Mark Turner graduated from Liverpool Veterinary School in 1996. His career has included spells as a veterinary surgeon and as a business owner. During this period he has developed an interest in patient safety and a profound belief that risk management properly implemented can improve many aspects of care. Mark is currently undertaking an MRes on veterinary patient safety at the Royal Veterinary College.
He has written for the Veterinary Times and Veterinary Practice, presented at the RCVS Knowledge first international EBVM Conference and at BSAVA Congress 2015 on the subject of Risk Management.
At the beginning of the new millennia, the report into the Bristol heart scandal was published (Department of Health, 2001). It established why the mortality rate after paediatric cardiac surgery (PCS) at Bristol hospital was twice the national average. In many respects it can now be seen as an important turning point in the history of the NHS. The report identified a host of risk factors at work at the time.
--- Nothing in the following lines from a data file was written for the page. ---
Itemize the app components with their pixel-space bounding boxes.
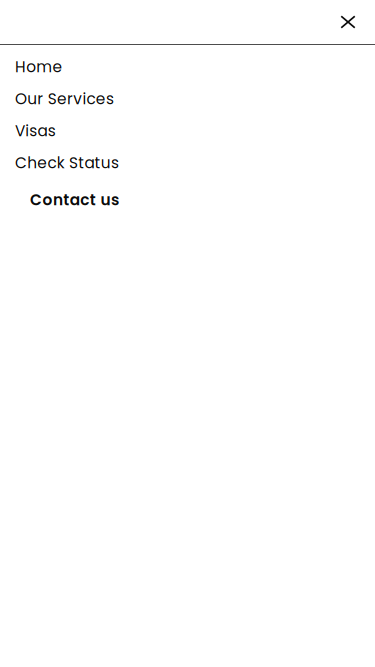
staticText: Home xyxy=(15,56,62,78)
button[interactable]: Contact us xyxy=(0,179,375,221)
button[interactable]: Home xyxy=(0,51,375,83)
button[interactable]: Our Services xyxy=(0,83,375,115)
button[interactable]: Visas xyxy=(0,115,375,147)
staticText: Our Services xyxy=(15,88,114,110)
staticText: Contact us xyxy=(30,189,119,211)
staticText: Check Status xyxy=(15,152,119,174)
staticText: Visas xyxy=(15,120,56,142)
button[interactable]: Check Status xyxy=(0,147,375,179)
button[interactable]: Close menu xyxy=(330,4,366,40)
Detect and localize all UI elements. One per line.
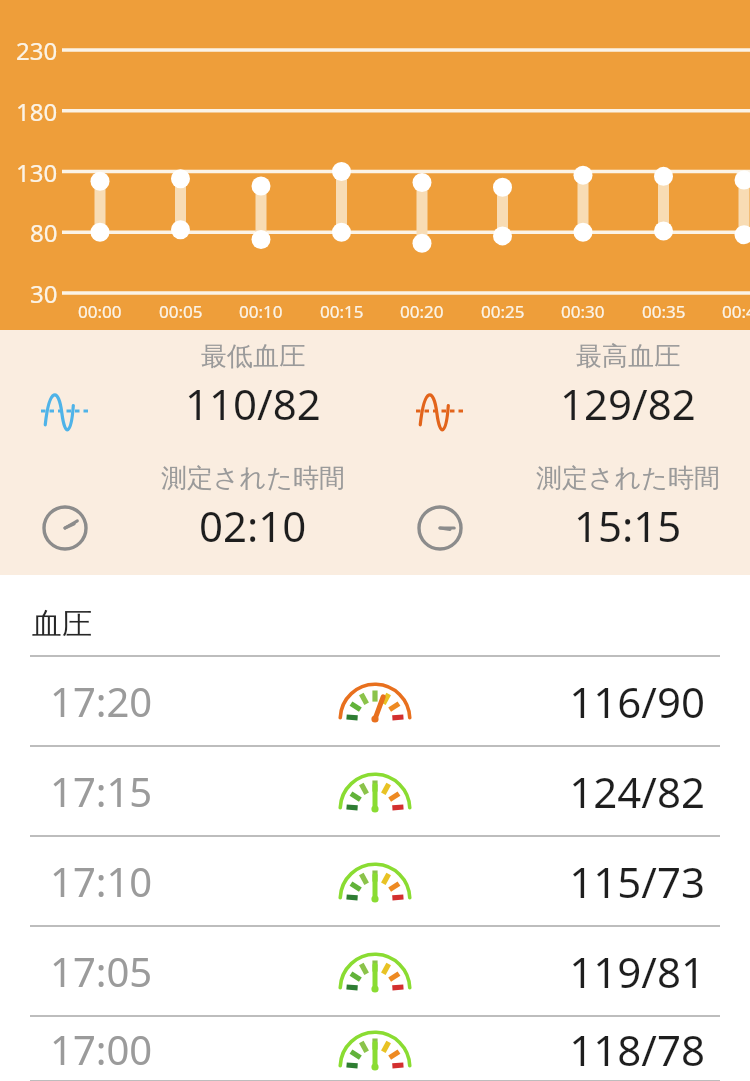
- staticText: 00:25: [481, 300, 525, 323]
- button[interactable]: 17:05: [0, 927, 750, 1015]
- staticText: 17:05: [50, 944, 153, 998]
- other: Measured time: [375, 462, 505, 562]
- staticText: 測定された時間: [161, 462, 345, 495]
- staticText: 00:40: [722, 300, 750, 323]
- staticText: 最高血圧: [576, 340, 680, 373]
- staticText: 測定された時間: [536, 462, 720, 495]
- staticText: 02:10: [199, 497, 307, 554]
- staticText: 血圧: [32, 605, 92, 643]
- staticText: 00:10: [239, 300, 283, 323]
- staticText: 17:10: [50, 854, 153, 908]
- button[interactable]: Blood pressure wave: [0, 330, 375, 575]
- staticText: 00:30: [561, 300, 605, 323]
- staticText: 180: [16, 95, 58, 128]
- staticText: 230: [16, 34, 58, 67]
- staticText: 118/78: [569, 1021, 705, 1078]
- staticText: 124/82: [569, 763, 705, 820]
- staticText: 00:05: [159, 300, 203, 323]
- other: Blood pressure wave: [0, 340, 130, 450]
- staticText: 00:35: [642, 300, 686, 323]
- staticText: 00:00: [78, 300, 122, 323]
- staticText: 80: [30, 216, 58, 249]
- staticText: 130: [16, 156, 58, 189]
- staticText: 115/73: [569, 853, 705, 910]
- staticText: 15:15: [574, 497, 682, 554]
- staticText: 00:15: [320, 300, 364, 323]
- button[interactable]: 17:00: [0, 1017, 750, 1081]
- button[interactable]: 230: [0, 0, 750, 330]
- button[interactable]: 17:15: [0, 747, 750, 835]
- other: Blood pressure wave: [375, 340, 505, 450]
- button[interactable]: 17:20: [0, 657, 750, 745]
- staticText: 129/82: [560, 375, 696, 432]
- staticText: 00:20: [400, 300, 444, 323]
- staticText: 17:20: [50, 674, 153, 728]
- button[interactable]: 17:10: [0, 837, 750, 925]
- staticText: 17:00: [50, 1022, 153, 1076]
- staticText: 119/81: [569, 943, 705, 1000]
- other: Measured time: [0, 462, 130, 562]
- staticText: 17:15: [50, 764, 153, 818]
- staticText: 最低血圧: [201, 340, 305, 373]
- staticText: 116/90: [569, 673, 705, 730]
- button[interactable]: Blood pressure wave: [375, 330, 750, 575]
- staticText: 110/82: [185, 375, 321, 432]
- staticText: 30: [30, 277, 58, 310]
But as the document went on to say, “professionals working in Bristol… were victims of a combination of circumstances which owed as much to general failings in the NHS at the time,” as to any individual short-comings (Department of Health 2001, p 11).
The report made almost 200 recommendations. Some of these were specific to PCS provision, but many more were generic proposals for a superior health service: one in which care quality was a central aim.
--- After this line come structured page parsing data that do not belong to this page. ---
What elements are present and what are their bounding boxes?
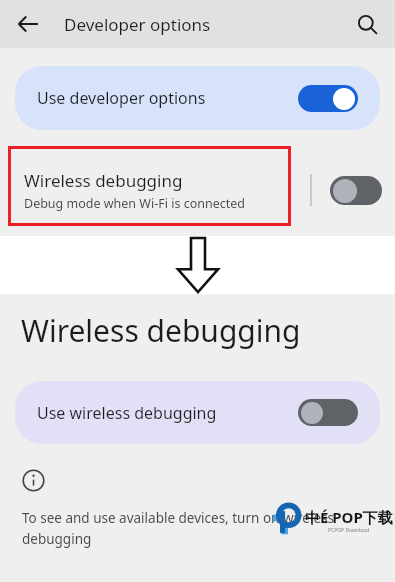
staticText: Use developer options — [37, 87, 298, 109]
staticText: 中É POP下载 — [305, 507, 393, 527]
button[interactable]: Wireless debugging — [0, 144, 395, 236]
staticText: Developer options — [64, 13, 211, 36]
button[interactable]: Use developer options — [15, 66, 380, 130]
button[interactable]: Toggle off — [330, 176, 382, 205]
staticText: PCPOP Download — [328, 527, 370, 534]
button[interactable]: Toggle off — [330, 176, 382, 205]
button[interactable]: Search — [347, 4, 387, 44]
staticText: Debug mode when Wi-Fi is connected — [24, 195, 245, 212]
staticText: debugging — [22, 530, 92, 548]
staticText: Wireless debugging — [21, 310, 301, 351]
button[interactable]: Toggle off — [298, 399, 358, 426]
button[interactable]: Toggle on — [298, 85, 358, 112]
staticText: To see and use available devices, turn o… — [22, 509, 334, 527]
button[interactable]: Back — [8, 4, 48, 44]
staticText: Use wireless debugging — [37, 402, 298, 424]
staticText: Wireless debugging — [24, 169, 183, 192]
button[interactable]: Use wireless debugging — [15, 381, 380, 444]
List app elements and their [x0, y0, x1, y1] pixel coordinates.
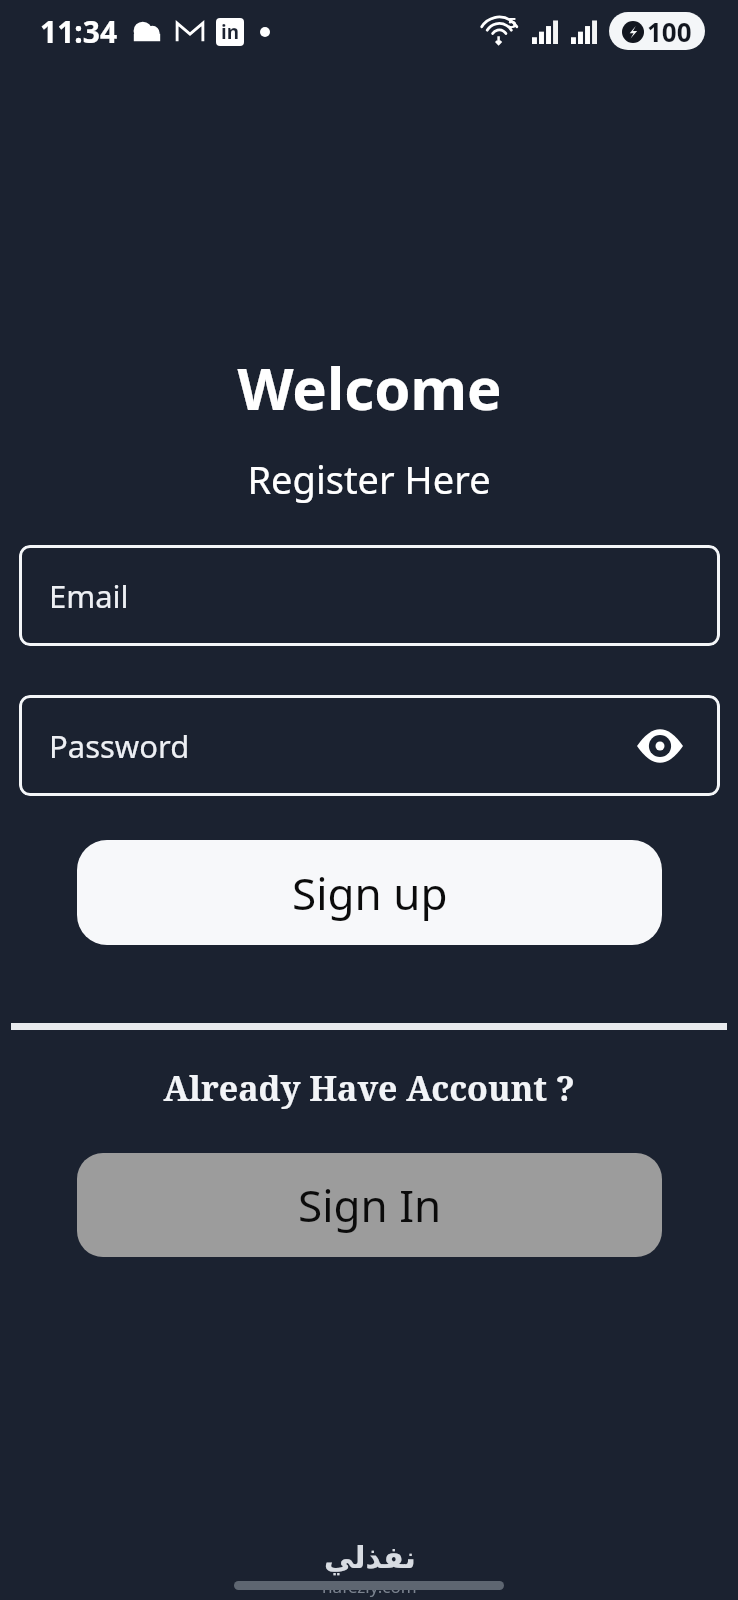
staticText: Sign up [292, 863, 448, 923]
staticText: in [221, 19, 240, 45]
staticText: nafezly.com [322, 1575, 417, 1598]
button[interactable]: Sign In [77, 1153, 662, 1257]
staticText: Welcome [237, 348, 502, 427]
staticText: Email [49, 575, 129, 617]
staticText: 5 [508, 12, 517, 32]
staticText: Password [49, 725, 190, 767]
staticText: نفذلي [324, 1540, 416, 1575]
button[interactable]: Sign up [77, 840, 662, 945]
staticText: 100 [647, 14, 692, 49]
staticText: Already Have Account ? [163, 1065, 575, 1111]
staticText: Sign In [298, 1175, 442, 1235]
button[interactable]: Password [19, 695, 720, 796]
staticText: 11:34 [40, 11, 118, 52]
button[interactable]: Show password [633, 719, 687, 773]
staticText: Register Here [247, 453, 491, 505]
button[interactable]: Email [19, 545, 720, 646]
Since then the NHS has embarked on a quiet revolution of clinical services management, which has placed the discipline of ‘patient safety’ centre stage.
Patient safety, or risk management, recognises that high quality health provision relies upon an institution-wide commitment to safety. Integral to this is a culture of openness: this allows workers to report accidents, allowing valuable lessons to be learnt for the ‘system.’
A good example of how this ‘systems’ approach can benefit a complex industry is aviation. The airline industry embarked on a well-documented drive to improve its safety record in response to accidents like the Tenerife airport disaster in which 583 people died. (Interestingly, in common with many other accidents of the time, mechanical failure was not the dominant cause.)
It was understood that safety would only improve if the industry learnt lessons from every single incident in which the ‘system’ broke down. The understanding of these accidents and near misses, in all their complexity, could then be incorporated into modifications to work practices. To this end, a culture that exulted pilots made of ‘the right stuff’ was deconstructed, and behaviours, including error reporting, high functioning team work and cross-checking, were encouraged (Gordon, Mendenhall and O’Connor, 2012). Each played an important role in the startling reduction of air accidents.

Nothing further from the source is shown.